The Third: Use media and PR services properly
There are many platforms today from which we can tell the stories of our new products; bloggers, online and offline journalists from a wide spectrum of newspapers, local and international TV shows, not to mention the king of them all – YouTube. Your options are numerous. Reaching a good blogger and/or a journalist is best done personally. Find any viable connection that will get you there. Reaching famous bloggers and journalists is usually a tough prospect since more often than not they’re swamped with requests. It’s sometimes preferable then to go after other bloggers and journalists who aren’t rated in the top 5 or even 10. Remember that media likes to copy from one another and once your story gets released, it will most likely be copied on many other channels. Plus, you helped champion other bloggers with letting them have your story first. They’ll appreciate it and remember you, maybe paying back the favor in the future.
Another more traditional and straightforward approach is to hire a PR firm that will do this kind of work for you.

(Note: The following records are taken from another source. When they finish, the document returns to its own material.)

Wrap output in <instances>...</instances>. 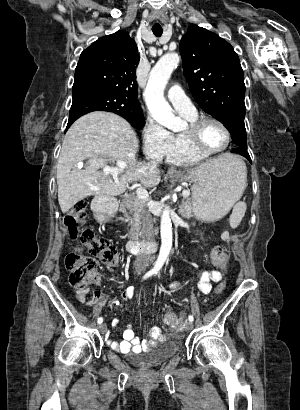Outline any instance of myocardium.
<instances>
[{
	"mask_svg": "<svg viewBox=\"0 0 300 410\" xmlns=\"http://www.w3.org/2000/svg\"><path fill=\"white\" fill-rule=\"evenodd\" d=\"M208 122H212L219 125L226 134L227 140L222 148L210 150L204 147L201 140V129L203 125ZM184 133L192 149L195 152L207 157L225 151L229 147L232 140L231 132L229 128L226 126V124L220 119L211 116H200L194 119L193 121L189 122Z\"/></svg>",
	"mask_w": 300,
	"mask_h": 410,
	"instance_id": "myocardium-1",
	"label": "myocardium"
}]
</instances>
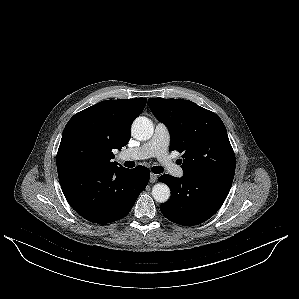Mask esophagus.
<instances>
[{
	"instance_id": "obj_1",
	"label": "esophagus",
	"mask_w": 299,
	"mask_h": 299,
	"mask_svg": "<svg viewBox=\"0 0 299 299\" xmlns=\"http://www.w3.org/2000/svg\"><path fill=\"white\" fill-rule=\"evenodd\" d=\"M157 175L156 174H153V173H151V175H150V183H155L156 181H157Z\"/></svg>"
}]
</instances>
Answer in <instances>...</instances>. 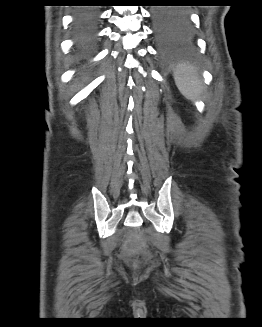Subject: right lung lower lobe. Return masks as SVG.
Listing matches in <instances>:
<instances>
[{
    "label": "right lung lower lobe",
    "instance_id": "obj_1",
    "mask_svg": "<svg viewBox=\"0 0 262 327\" xmlns=\"http://www.w3.org/2000/svg\"><path fill=\"white\" fill-rule=\"evenodd\" d=\"M99 11L94 8L79 9L75 14L74 31L79 39L92 40L98 31Z\"/></svg>",
    "mask_w": 262,
    "mask_h": 327
}]
</instances>
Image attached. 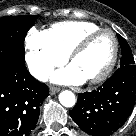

The Fourth: Other available resources
Working with students. Many film and art students must submit a final project to obtain their degree. Such students are very creative and ambitious and often look for a stage. If they have to work on a final project, why not combine forces and direct their project to promote new products? In such a case, find the relevant vector for your product and work with students to produce a video clip, ad, song, model – any artistic piece of collateral that you think you’ll need to promote your startup. If the students know that their project will be promoted, they have the incentive of giving it 100%, and will often help you promote it further.
Find an advertising agency that is willing to take you pro-bono. Ad agencies are known for their eagerness to win prizes at the Cannes festival. Sometimes they need a client that’s willing to give them unrestricted creative freedom to help them produce something edgy and unique enough to catch the eye of the judges. Creative personnel are looking for “an account” to ride on in order to release their creative hearts. And who knows? You may very well be the next winning campaign if you just let them take the wheel for a while. Even if the campaign doesn’t win any prizes, you still got a beautiful free piece of marketing collateral.
Just a note – not only are ad agencies sometimes willing to do the above, I know from personal experience that some creative people are just looking for an excuse to create. Give them the excuse to do so.